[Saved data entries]
**********

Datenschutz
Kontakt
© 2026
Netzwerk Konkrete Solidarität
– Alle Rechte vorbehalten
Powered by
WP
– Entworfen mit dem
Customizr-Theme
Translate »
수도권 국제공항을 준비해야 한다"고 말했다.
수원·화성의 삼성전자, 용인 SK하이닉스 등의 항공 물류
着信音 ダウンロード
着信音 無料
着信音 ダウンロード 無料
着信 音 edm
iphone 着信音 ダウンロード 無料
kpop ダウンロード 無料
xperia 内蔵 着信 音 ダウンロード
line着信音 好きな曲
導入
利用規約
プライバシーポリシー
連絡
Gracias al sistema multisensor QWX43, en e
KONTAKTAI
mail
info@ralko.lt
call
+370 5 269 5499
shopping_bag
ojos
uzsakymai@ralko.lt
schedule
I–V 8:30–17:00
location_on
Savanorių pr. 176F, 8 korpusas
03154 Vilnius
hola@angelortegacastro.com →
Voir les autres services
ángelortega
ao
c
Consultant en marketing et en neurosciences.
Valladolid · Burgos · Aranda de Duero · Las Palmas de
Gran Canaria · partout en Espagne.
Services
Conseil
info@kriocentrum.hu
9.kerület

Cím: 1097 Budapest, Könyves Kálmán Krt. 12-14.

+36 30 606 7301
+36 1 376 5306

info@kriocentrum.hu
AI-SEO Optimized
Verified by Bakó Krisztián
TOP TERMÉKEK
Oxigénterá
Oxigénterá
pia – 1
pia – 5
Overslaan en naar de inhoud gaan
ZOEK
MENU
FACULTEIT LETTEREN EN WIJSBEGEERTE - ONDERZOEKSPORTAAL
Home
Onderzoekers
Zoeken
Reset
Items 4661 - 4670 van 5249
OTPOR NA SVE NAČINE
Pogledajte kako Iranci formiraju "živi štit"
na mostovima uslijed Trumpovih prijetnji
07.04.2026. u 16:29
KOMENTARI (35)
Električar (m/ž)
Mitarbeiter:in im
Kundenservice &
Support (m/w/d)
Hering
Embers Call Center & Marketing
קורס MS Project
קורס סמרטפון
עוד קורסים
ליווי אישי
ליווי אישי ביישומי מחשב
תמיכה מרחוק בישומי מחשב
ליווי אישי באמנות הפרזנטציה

**********

## Your instructions:
Please copy each line of the records above in which the word "אישי" can be found.

## Written solution:
ליווי אישי
ליווי אישי ביישומי מחשב
ליווי אישי באמנות הפרזנטציה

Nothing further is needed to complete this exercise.